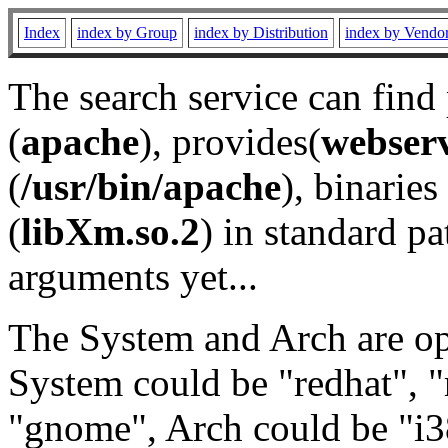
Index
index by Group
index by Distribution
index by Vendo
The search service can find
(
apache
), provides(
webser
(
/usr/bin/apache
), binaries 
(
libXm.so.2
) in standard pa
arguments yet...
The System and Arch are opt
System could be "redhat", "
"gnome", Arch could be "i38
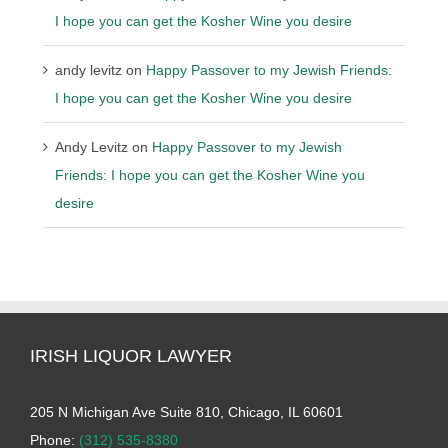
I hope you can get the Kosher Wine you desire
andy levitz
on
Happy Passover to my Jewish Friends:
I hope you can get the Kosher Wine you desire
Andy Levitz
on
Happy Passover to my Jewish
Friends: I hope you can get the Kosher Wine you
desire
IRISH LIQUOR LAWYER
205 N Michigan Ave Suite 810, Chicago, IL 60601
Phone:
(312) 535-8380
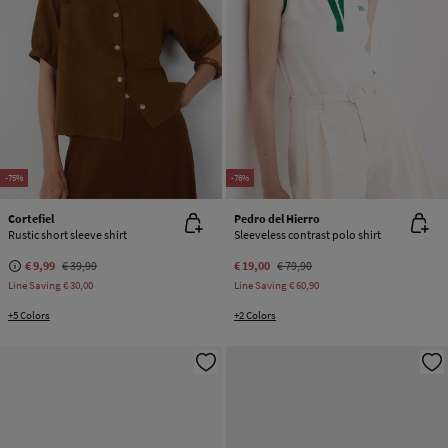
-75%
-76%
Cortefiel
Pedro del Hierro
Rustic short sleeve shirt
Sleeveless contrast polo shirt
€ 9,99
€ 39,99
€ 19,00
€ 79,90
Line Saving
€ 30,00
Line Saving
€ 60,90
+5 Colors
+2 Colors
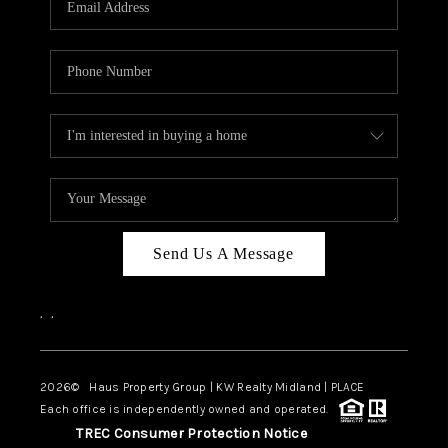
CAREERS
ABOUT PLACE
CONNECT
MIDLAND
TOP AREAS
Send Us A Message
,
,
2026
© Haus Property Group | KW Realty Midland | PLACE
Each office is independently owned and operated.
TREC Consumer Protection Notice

--

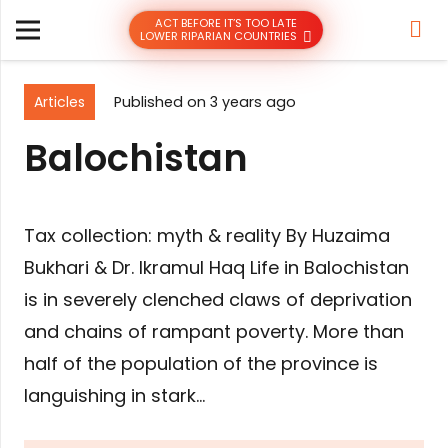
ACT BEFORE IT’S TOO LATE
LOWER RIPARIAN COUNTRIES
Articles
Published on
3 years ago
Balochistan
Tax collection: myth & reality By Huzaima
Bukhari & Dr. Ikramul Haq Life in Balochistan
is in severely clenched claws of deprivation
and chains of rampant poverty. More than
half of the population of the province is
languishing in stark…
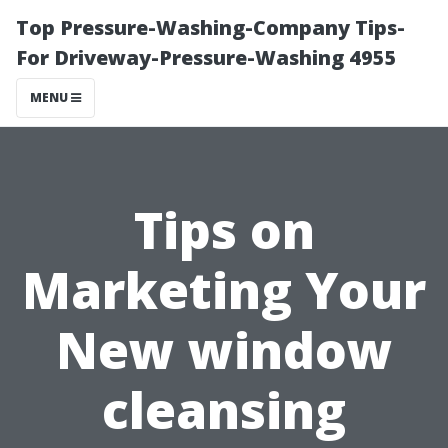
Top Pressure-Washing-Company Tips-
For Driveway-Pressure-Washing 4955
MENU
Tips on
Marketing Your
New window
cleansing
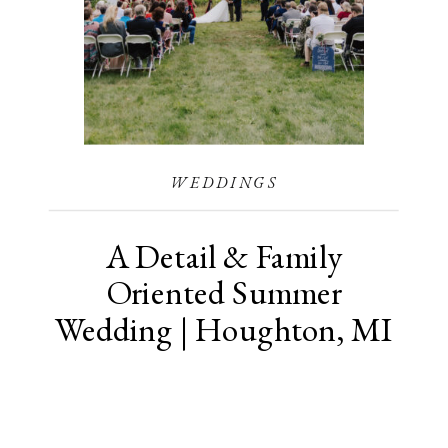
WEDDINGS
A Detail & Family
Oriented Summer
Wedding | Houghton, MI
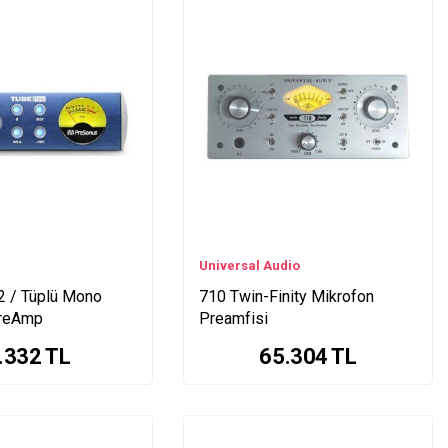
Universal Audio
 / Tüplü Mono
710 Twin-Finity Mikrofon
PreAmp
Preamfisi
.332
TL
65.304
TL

▸ Exercise aim
Extract every line containing the string "could" from the data above.

▸ Solution to this task
System could be "redhat", "
"gnome", Arch could be "i38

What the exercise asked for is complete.